- Original author: Aya Kyogoku (producer)
- Developer: Nintendo EAD
- Release: JP: August 8, 2013; NA: August 7, 2013; EU: August 7, 2013;
- Platform: Wii U
- Type: Simulation

= Animal Crossing Plaza =

Discontinued social networking service

Animal Crossing Plaza was a social networking service developed and published by Nintendo for the Wii U. It was a spin-off of the Animal Crossing series, associated with Animal Crossing: New Leaf for the Nintendo 3DS. The application allowed players to socialize via Miiverse, Nintendo's now-defunct social networking service; players could share images from their New Leaf save file and interact with others, among other features. It was announced and released on August 7, 2013, in Japan and North America and the following day in Europe. The application is no longer actively supported by Nintendo, and was removed from the Nintendo eShop on December 22, 2014.

==Gameplay==

Various non-player characters populating the plaza

Animal Crossing Plaza was an internationally social networking application for the Wii U, similar to the Wii U's own Wara Wara Plaza. The network was tied to the Miiverse community forum for the Animal Crossing series. With Plaza, players import images from their save file on Animal Crossing: New Leaf for the Nintendo 3DS via SD card. These images could be organized into albums, and QR codes could be made for image sharing. Depicted on-screen was a plaza, populated with various non-player characters from the Animal Crossing series, which the player could interact with. By interacting with certain characters, the player could make posts about them, which other players could see when interacting with that same character. The game also held monthly community polls where players would rank characters based on a specific question, such as who make the best secretary. The game also detailed players with news regarding New Leaf.

==Development==
Animal Crossing Plaza was announced in a Nintendo Direct by Nintendo CEO Satoru Iwata on August 7, 2013, and was released digitally on the Nintendo eShop that same day. Plaza was planned as a limited-time application, with Nintendo stating in its announcement of the application that it would only be supported through the end of 2014. It received one update the following November, adding additional Miiverse functionality among other quality of life changes.

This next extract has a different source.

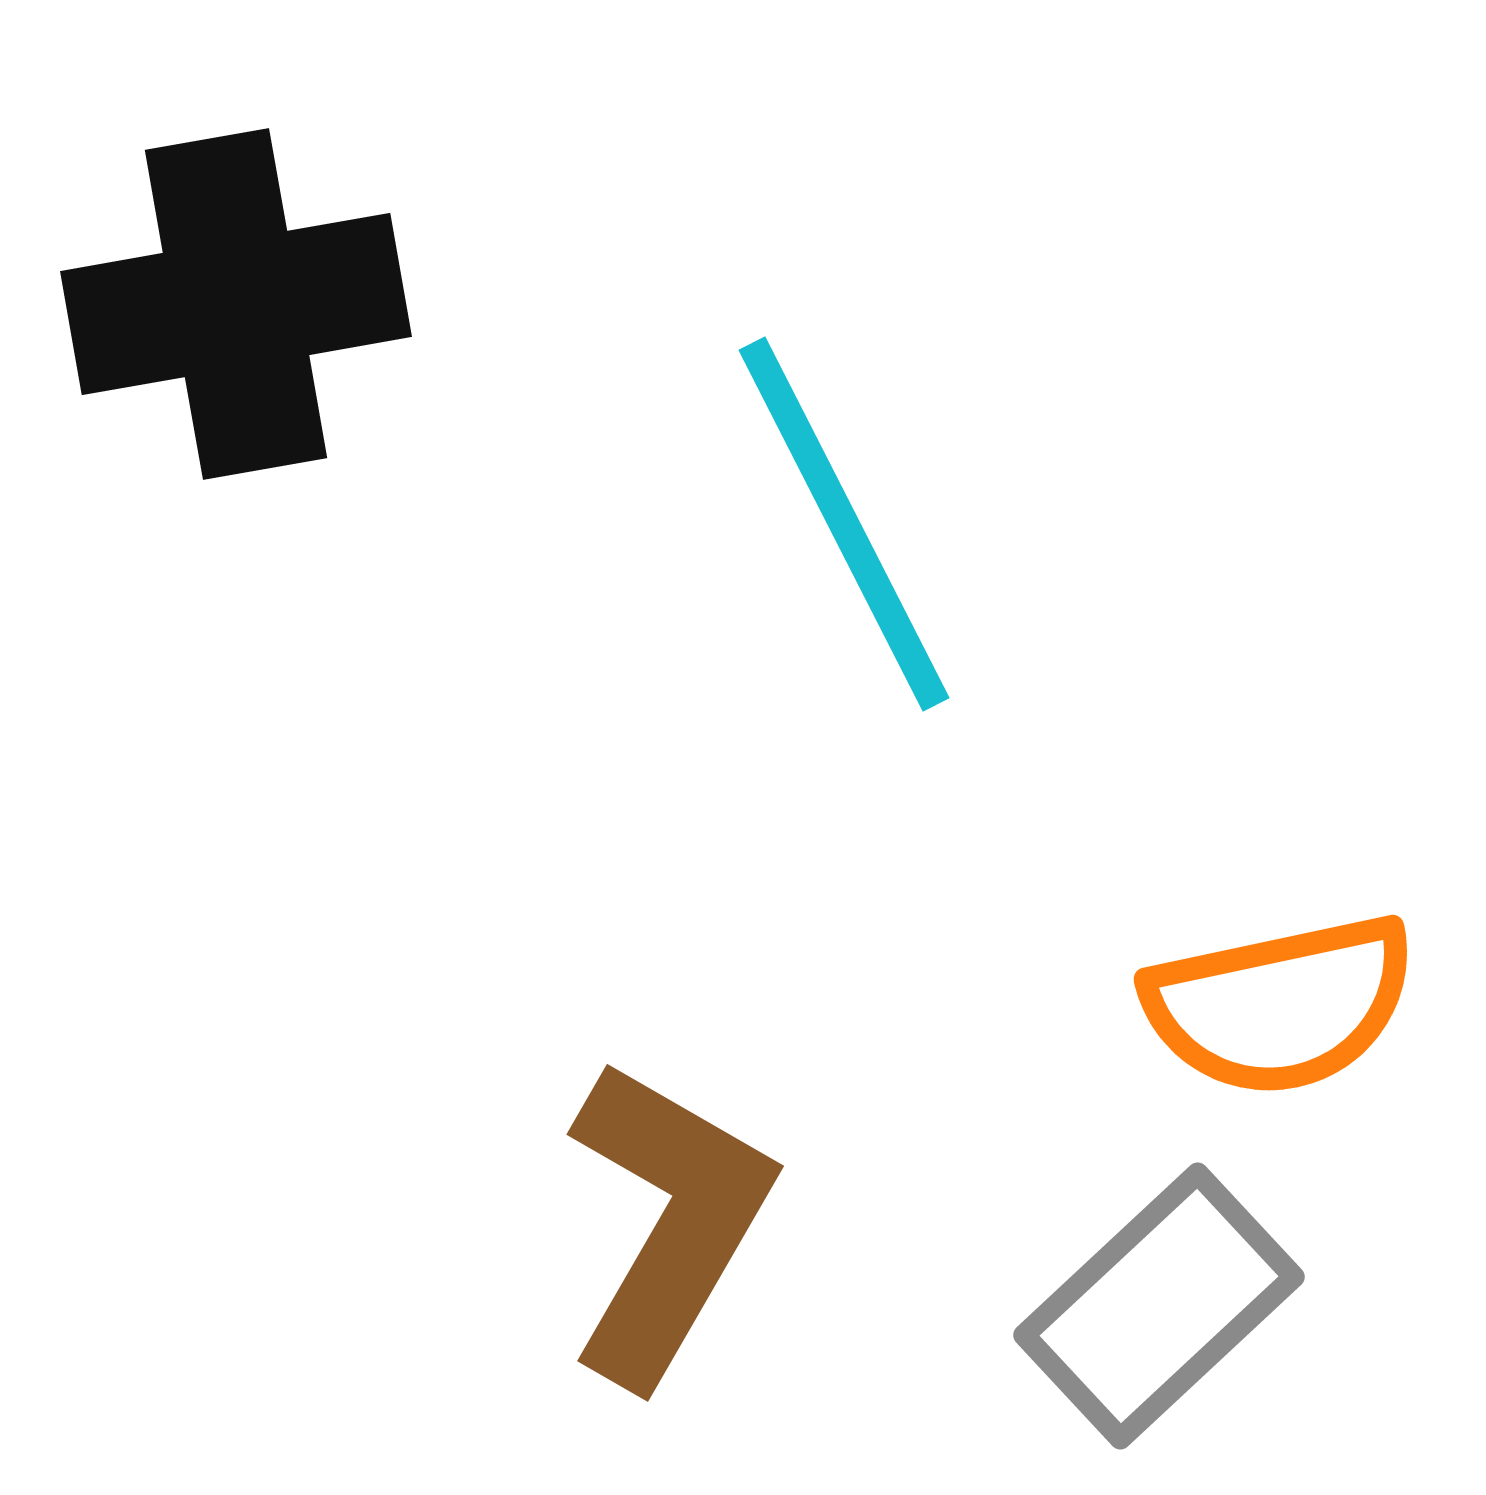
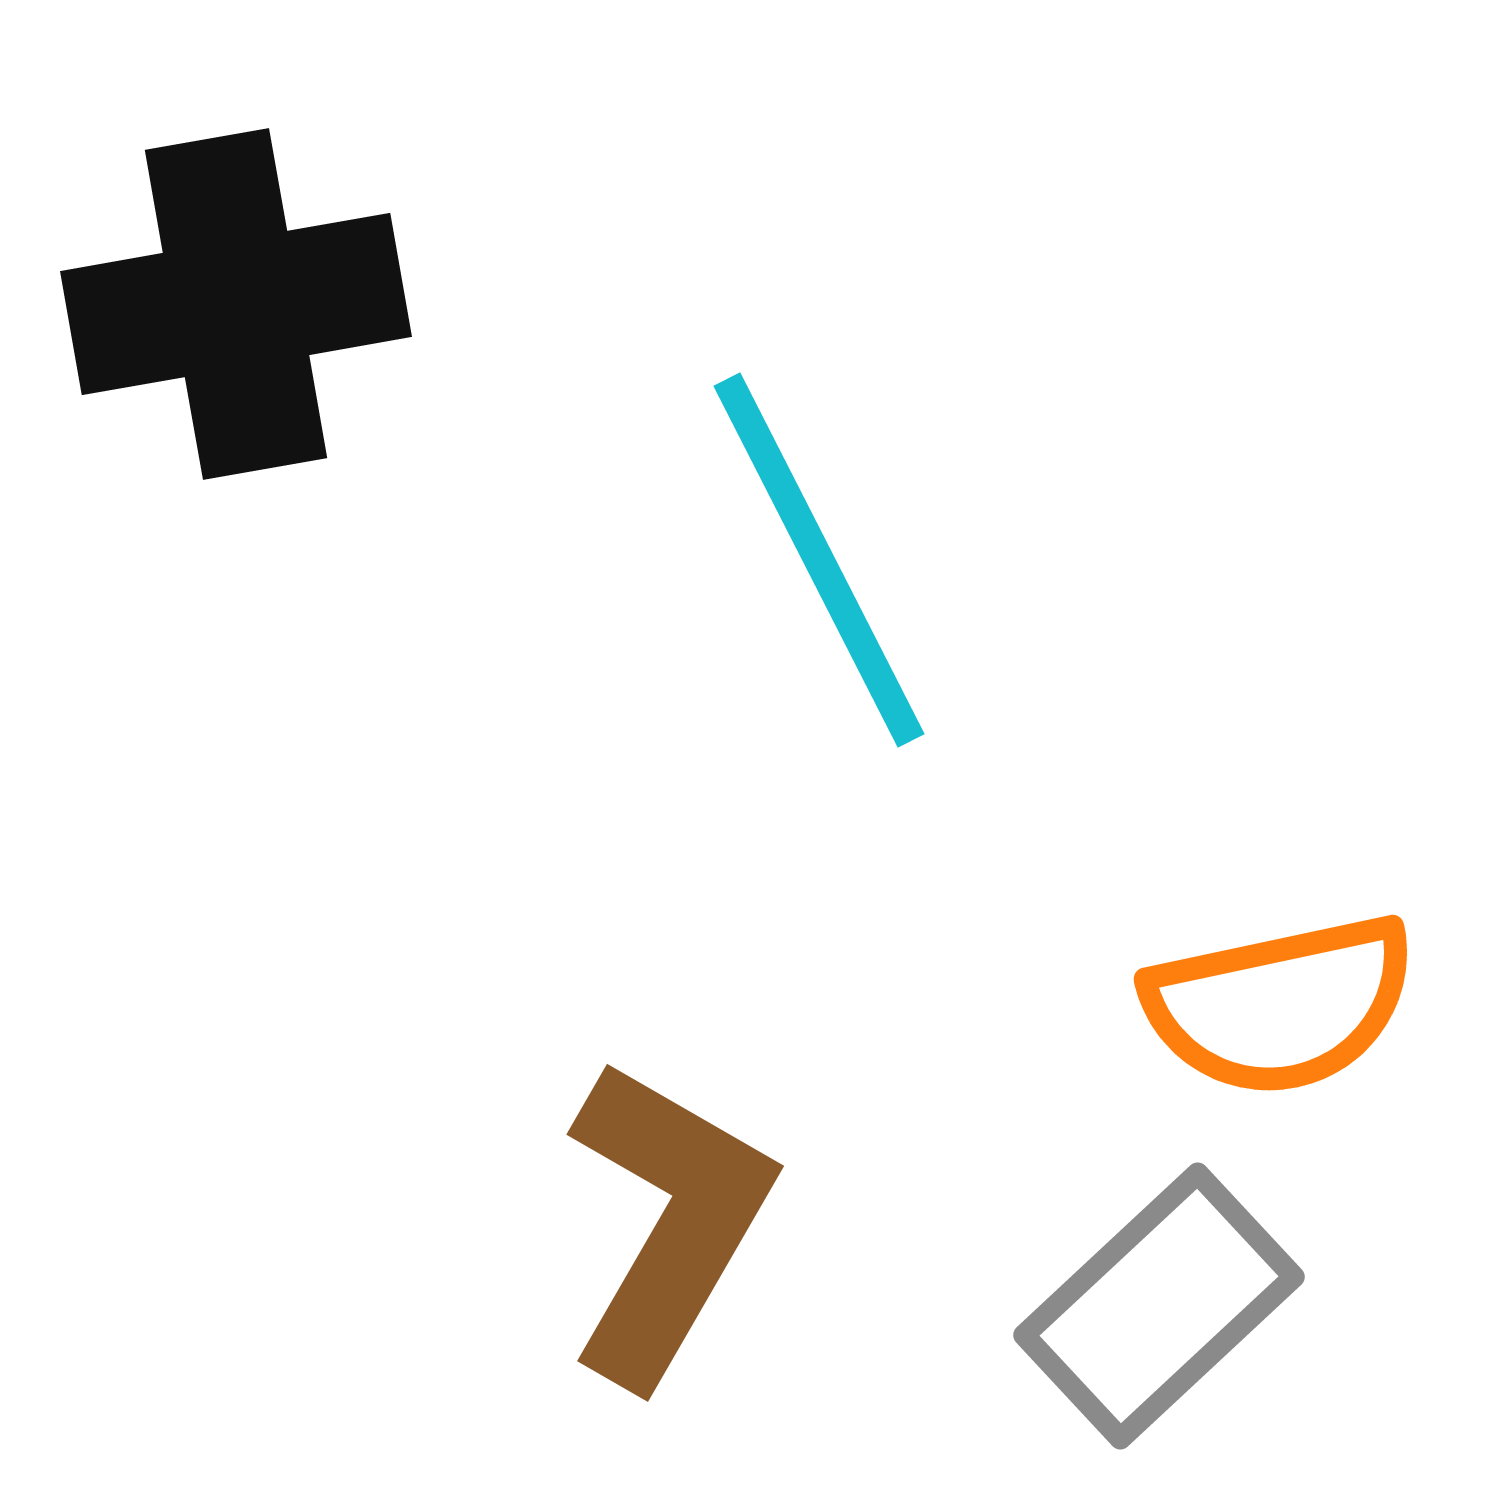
cyan line: moved 25 px left, 36 px down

On December 8, 2014, New Leaf game director Aya Kyogoku released a public statement confirming that it would cease ongoing support for Plaza, as well as its associated Miiverse forum. The application was removed from the Nintendo eShop on December 22, 2014, and the ability to create new posts within the application was removed on December 31, 2014. Plaza remains accessible to users who downloaded the application prior to its discontinuation, though its social features are no longer usable.

== Reception ==
Although critics received the application positively, most questioned and even criticized both its usefulness and lack of functionality. Nintendo World Reports Alex Culafi praised the image import feature, but beyond this feature they expressed a lack of interest in the game beyond being a novelty. Both Culafi and Nintendo Force praised the visuals and its prospect for the looks of a future mainline Animal Crossing game on the Wii U. Stephen Totilio and Mike Fahey of Kotaku questioned the necessity of the application when New Leaf was available instead; however, Mahey jokingly appreciated that it was a "neat, free way to look at animals".